We included fresh, autologous IVF cycles initiated between 2005 and 2011 from five U.S. infertility clinics. We developed and validated multivariable models predicting probabilities of live birth in 23,154 first IVF cycles, as well as in 8,184 second IVF cycles after a single prior failed cycle using varying levels of model complexity: (a) backwards stepwise logistic regression (p>0.2) with only parameter main effects, (b) with main effects and interactions, and (c) boosted regression trees. For first cycles, eligible predictors included those obtained at the baseline infertility evaluation (e.g., demographics, anthropometrics, pregnancy history, infertility diagnosis, stimulation protocol); which were also examined in second cycles in addition to the treatment response in the previous failed cycle (e.g., dose of gonadotropins, egg and embryo characteristics, cycle outcome, etc.). For comparison, we fit age category and linear age models. Due to missing data we imputed 15 datasets using multiple imputation by chained equations. In the 20% of data reserved for validation, we estimated the receiver operating characteristic curve (ROC), area under the ROC curve (AUC), and the difference in AUCs between all models, along with bootstrapped 95% confidence intervals (CIs). In a subsample of data from a single clinic, we evaluated the ability of AMH to predict live birth in all fresh, autologous IVF cycles from 2010-2011 (N=834) and compared to widely collected biomarkers of ovarian reserve, including age, antral follicle count (AFC), and follicle stimulating hormone (FSH). We estimated the ROC curves, AUCs, and difference in AUCs between biomarkers, along with bootstrapped 95% CIs. We also evaluated the performance of AMH within subgroups based on age, body mass index (BMI), polycystic ovary syndrome (PCOS) status, and infertility diagnosis.
In first IVF cycles, all predictors were included in the main effects and interactions model. All multivariable models performed similarly (AUCs=0.67, 95% CIs=0.66, 0.69) and only slightly better than age-based models (age category AUC=0.64, 95% CI=0.63, 0.65; linear age AUC=0.65, 95% CI=0.64, 0.67). In second IVF cycles, many variables from the failed first cycle were included as predictors in addition to most baseline variables. Multivariable models performed only slightly better than age-based models (AUCs=0.63), with AUCs ranging from 0.67 (main effects, 95% CI=0.65, 0.70) to 0.72 (boosted regression, 95% CI=0.68, 0.77). When we examined individual biomarkers of ovarian reserve, AMH, age and FSH had similar performance with AUCs ranging from 0.63 (95% CI=0.59, 0.67) to 0.67 (95% CI=0.64, 0.71); FSH had the poorest performance (AUC=0.55, 95% CI=0.51, 0.59). Only FSH had a significantly different AUC from AMH (difference=0.08, 95% CI=0.04, 0.13). No substantial differences in AMH performance were observed within subgroups.
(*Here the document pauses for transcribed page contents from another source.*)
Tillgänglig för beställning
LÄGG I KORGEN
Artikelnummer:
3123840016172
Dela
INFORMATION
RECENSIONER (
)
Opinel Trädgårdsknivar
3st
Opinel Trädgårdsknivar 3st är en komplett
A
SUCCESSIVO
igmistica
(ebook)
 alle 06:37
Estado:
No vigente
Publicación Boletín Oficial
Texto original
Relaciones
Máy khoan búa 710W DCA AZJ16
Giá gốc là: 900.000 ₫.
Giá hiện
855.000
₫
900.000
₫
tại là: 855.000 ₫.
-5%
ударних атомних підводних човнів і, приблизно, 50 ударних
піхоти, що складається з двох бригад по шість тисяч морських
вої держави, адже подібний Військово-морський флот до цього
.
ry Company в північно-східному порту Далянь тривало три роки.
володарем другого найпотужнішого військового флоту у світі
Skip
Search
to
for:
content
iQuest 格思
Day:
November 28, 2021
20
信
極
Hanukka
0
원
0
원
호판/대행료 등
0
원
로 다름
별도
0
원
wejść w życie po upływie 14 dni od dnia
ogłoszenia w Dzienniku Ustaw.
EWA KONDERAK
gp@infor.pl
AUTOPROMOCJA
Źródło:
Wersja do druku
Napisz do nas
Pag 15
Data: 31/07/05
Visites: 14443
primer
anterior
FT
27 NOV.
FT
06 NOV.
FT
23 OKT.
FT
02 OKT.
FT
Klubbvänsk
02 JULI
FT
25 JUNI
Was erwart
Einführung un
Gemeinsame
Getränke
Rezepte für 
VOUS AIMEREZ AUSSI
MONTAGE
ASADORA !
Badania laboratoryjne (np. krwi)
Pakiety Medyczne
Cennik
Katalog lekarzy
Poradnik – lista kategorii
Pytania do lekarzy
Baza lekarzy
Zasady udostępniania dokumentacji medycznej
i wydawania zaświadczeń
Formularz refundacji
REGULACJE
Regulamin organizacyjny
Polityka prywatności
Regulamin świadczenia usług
Multivariable models performed only slightly better than simple age-based models or models based on other single biomarkers of ovarian reserve. There was very little improvement in accuracy with increasing model complexity, with small or no differences when using boosted regression compared to stepwise techniques. All models/individual predictors had only modest performance with AUCs below 0.72. The minimal improvements in model performance for multivariable models are likely not substantial enough to warrant widespread clinical application, which would necessitate software development for calculating individualized probabilities. Despite the modest performance overall, there may be subgroups of women in whom the predictors and chance of live birth differ. Future investigations should examine whether models developed within relevant subgroups, such as those based on age, race, and diagnosis, have better performance.